Nerve Damage Injuries After an Accident
Nerve damage can also be the unfortunate result of a back injury sustained in a car accident. This nerve damage is caused by injuries that put pressure on the nerve roots, which can lead to considerable levels of pain, as well as numbness and tingling in different parts of the body, from the face to the extremities.
Such nerve damage and pain is most frequently managed through the use of over the counter painkillers such as Aleve, Advil, and Ibuprofen, among others. In serious cases, steroids may also be prescribed to aid pain management and relief. Physical therapy is often recommended and patients that follow the recommended treatment course typically report some relief of their symptoms and pain.
Penetration Injury From an Collision
The second common type of car accident injury seen is that of a penetration injury. Penetration injuries tend to be as severe if not more severe than impact injuries, as they have the probability to damage vital organs and structures within the human body. A penetration injury, even if it misses all of the crucial organs, still has the potential to lead to long lasting back pain.
What Can I Do About These Back Injuries?
Fortunately, even for the most serious of back injuries, there are typically courses of treatment available. Some of these treatments will not be able to fix the injury and will only serve to relieve pain, but a pain management team can help to make enduring your injury as comfortable as possible.
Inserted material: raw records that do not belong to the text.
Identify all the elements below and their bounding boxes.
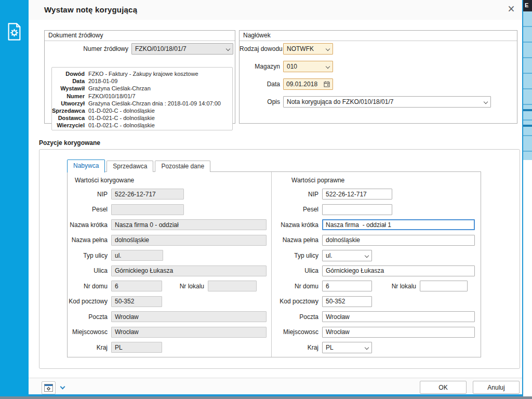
pesel-old-input xyxy=(111,204,184,215)
nazwa-krotka-old-input xyxy=(111,219,267,230)
source-number-value: FZKO/010/18/01/7 xyxy=(135,45,187,52)
wystaw-note-dialog: Wystaw notę korygującą × Dokument źródło… xyxy=(29,0,523,396)
header-groupbox: Nagłówek Rodzaj dowodu NOTWFK Magazyn 01… xyxy=(239,30,517,124)
opis-combo[interactable]: Nota korygująca do FZKO/010/18/01/7 xyxy=(283,96,491,108)
dialog-footer: OK Anuluj xyxy=(29,378,522,394)
kod-pocztowy-old-input xyxy=(111,296,162,307)
magazyn-combo[interactable]: 010 xyxy=(283,61,333,72)
ok-button[interactable]: OK xyxy=(420,381,467,394)
pesel-new-input[interactable] xyxy=(322,204,392,215)
chevron-down-icon xyxy=(365,254,369,258)
background-app-edge: E xyxy=(523,0,532,399)
detail-value: Grażyna Cieślak-Chrzan xyxy=(88,85,151,92)
kraj-label: Kraj xyxy=(68,344,111,351)
positions-panel: Nabywca Sprzedawca Pozostałe dane Wartoś… xyxy=(39,149,520,369)
miejscowosc-new-input[interactable] xyxy=(322,327,475,338)
pesel-label: Pesel xyxy=(272,206,322,213)
kod-pocztowy-label: Kod pocztowy xyxy=(68,298,111,305)
kraj-label: Kraj xyxy=(272,344,322,351)
rodzaj-dowodu-label: Rodzaj dowodu xyxy=(240,45,283,52)
nr-lokalu-new-input[interactable] xyxy=(420,281,468,291)
detail-label: Sprzedawca xyxy=(52,107,88,114)
nip-label: NIP xyxy=(68,191,111,198)
window-gear-icon xyxy=(44,384,53,392)
kraj-new-combo[interactable]: PL xyxy=(322,342,372,353)
typ-ulicy-new-combo[interactable]: ul. xyxy=(322,250,372,261)
positions-tabs: Nabywca Sprzedawca Pozostałe dane xyxy=(67,159,212,172)
background-grid-divider xyxy=(523,125,532,127)
background-grid-header: E xyxy=(523,0,532,11)
pesel-label: Pesel xyxy=(68,206,111,213)
miejscowosc-label: Miejscowosc xyxy=(272,328,322,336)
poczta-label: Poczta xyxy=(272,313,322,321)
poczta-new-input[interactable] xyxy=(322,311,475,322)
nabywca-tab-content: Wartości korygowane NIP Pesel Nazwa krót… xyxy=(67,171,481,357)
calendar-icon xyxy=(324,81,330,87)
dialog-side-strip xyxy=(0,0,29,399)
tab-pozostale-dane[interactable]: Pozostałe dane xyxy=(155,161,210,172)
nr-domu-label: Nr domu xyxy=(68,283,111,290)
kraj-old-input xyxy=(111,342,162,353)
nip-old-input xyxy=(111,189,184,200)
nr-domu-old-input xyxy=(111,281,162,291)
typ-ulicy-label: Typ ulicy xyxy=(68,252,111,259)
typ-ulicy-old-input xyxy=(111,250,163,261)
detail-label: Utworzył xyxy=(52,100,88,107)
nr-lokalu-label: Nr lokalu xyxy=(162,283,208,290)
nazwa-pelna-label: Nazwa pełna xyxy=(272,236,322,244)
source-document-caption: Dokument źródłowy xyxy=(45,31,235,41)
tab-nabywca[interactable]: Nabywca xyxy=(67,159,105,172)
chevron-down-icon xyxy=(365,345,369,350)
nr-lokalu-label: Nr lokalu xyxy=(372,283,420,290)
chevron-down-icon xyxy=(326,64,330,69)
opis-label: Opis xyxy=(240,98,283,105)
nr-lokalu-old-input xyxy=(208,281,257,291)
positions-caption: Pozycje korygowane xyxy=(39,139,100,147)
nazwa-krotka-label: Nazwa krótka xyxy=(272,221,322,229)
header-caption: Nagłówek xyxy=(240,31,517,41)
correct-values-header: Wartości poprawne xyxy=(272,177,481,184)
nazwa-krotka-new-input[interactable] xyxy=(322,219,475,230)
detail-label: Dostawca xyxy=(52,114,88,122)
settings-dropdown-chevron-icon[interactable] xyxy=(60,384,65,390)
magazyn-label: Magazyn xyxy=(240,63,283,70)
magazyn-value: 010 xyxy=(287,63,297,70)
cancel-button[interactable]: Anuluj xyxy=(473,381,520,394)
close-icon[interactable]: × xyxy=(504,2,518,16)
detail-label: Data xyxy=(52,77,88,85)
chevron-down-icon xyxy=(226,47,230,51)
kraj-new-value: PL xyxy=(326,344,334,351)
nip-new-input[interactable] xyxy=(322,189,392,200)
kod-pocztowy-new-input[interactable] xyxy=(322,296,372,307)
miejscowosc-old-input xyxy=(111,327,267,338)
detail-value: 01-D-021-C - dolnośląskie xyxy=(88,114,155,122)
tab-sprzedawca[interactable]: Sprzedawca xyxy=(107,161,153,172)
rodzaj-dowodu-combo[interactable]: NOTWFK xyxy=(283,43,333,55)
detail-label: Wierzyciel xyxy=(52,122,88,129)
source-document-details: DowódFZKO - Faktury - Zakupy krajowe kos… xyxy=(51,67,233,130)
data-datepicker[interactable]: 09.01.2018 xyxy=(283,78,333,90)
detail-label: Wystawił xyxy=(52,85,88,92)
nr-domu-new-input[interactable] xyxy=(322,281,372,291)
ulica-new-input[interactable] xyxy=(322,265,475,276)
source-number-combo[interactable]: FZKO/010/18/01/7 xyxy=(131,43,233,55)
corrected-values-column: Wartości korygowane NIP Pesel Nazwa krót… xyxy=(68,172,271,357)
settings-button[interactable] xyxy=(42,381,56,394)
chevron-down-icon xyxy=(326,47,330,51)
dialog-title: Wystaw notę korygującą xyxy=(44,5,137,14)
corrected-values-header: Wartości korygowane xyxy=(68,177,271,184)
nazwa-pelna-new-input[interactable] xyxy=(322,235,475,246)
detail-value: Grażyna Cieślak-Chrzan dnia : 2018-01-09… xyxy=(88,100,221,107)
detail-value: 2018-01-09 xyxy=(88,77,117,85)
source-document-groupbox: Dokument źródłowy Numer źródłowy FZKO/01… xyxy=(44,30,235,124)
nip-label: NIP xyxy=(272,191,322,198)
typ-ulicy-new-value: ul. xyxy=(326,252,332,259)
kod-pocztowy-label: Kod pocztowy xyxy=(272,298,322,305)
ulica-old-input xyxy=(111,265,267,276)
detail-value: FZKO/010/18/01/7 xyxy=(88,92,136,100)
ulica-label: Ulica xyxy=(272,267,322,274)
source-number-label: Numer źródłowy xyxy=(45,45,131,52)
correct-values-column: Wartości poprawne NIP Pesel Nazwa krótka… xyxy=(271,172,481,357)
detail-value: 01-D-020-C - dolnośląskie xyxy=(88,107,155,114)
opis-value: Nota korygująca do FZKO/010/18/01/7 xyxy=(287,98,393,105)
Painkillers, both over the counter and prescribed, are often recommended, particularly in the initial stages of injury. Physical therapy is another method of healing and pain relief, and can strengthen the muscles that may have been damaged in the back, promoting their healing.
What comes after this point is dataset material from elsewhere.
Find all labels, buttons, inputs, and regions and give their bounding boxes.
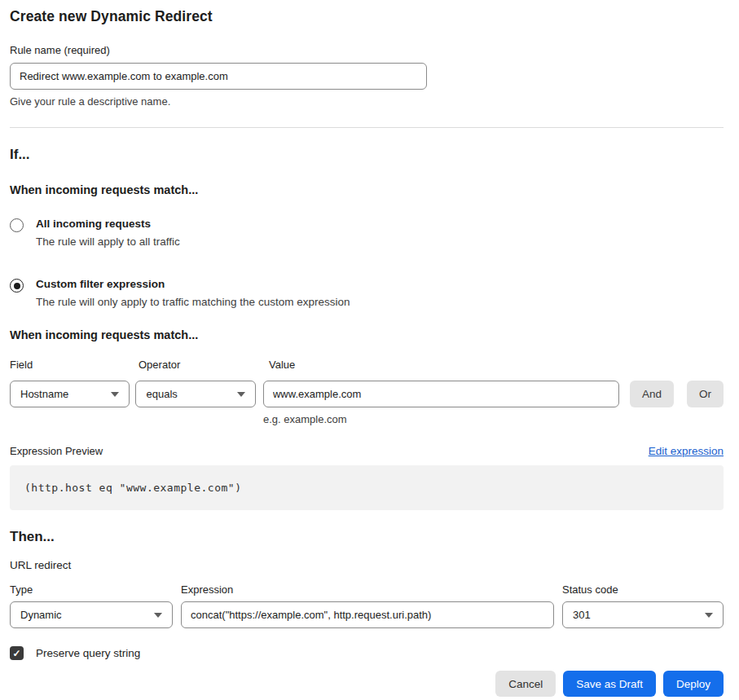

Finally, surgery is sometimes required in the case of serious back injuries resulting from major car accidents. Surgery can help to repair disks and other damage done to the structures of the back.
However, it is more than likely that these medical treatments will be expensive. Though insurance will cover a portion of the costs, it is not likely to adequately cover all of them. In these situations, it is in your best interests to hire a personal injury lawyer, particularly one specializing in car accident injuries.
What Can A Car Accident Lawyer Do?
A car accident lawyer can help to determine liability in the accident through a series of reconstruction of the event itself. In many cases, if the other driver is found to be at fault, the victim of the car accident will be owed a settlement.
A settlement can be gained by filling a personal injury suit under the advice of a car accident lawyer. Though this process can be long, it is unlikely that your personal injury case will ever see the inside of the courtroom, as the vast majority of personal injury cases (as much as 96%) are able to be settled before they are seen before a judge or a jury.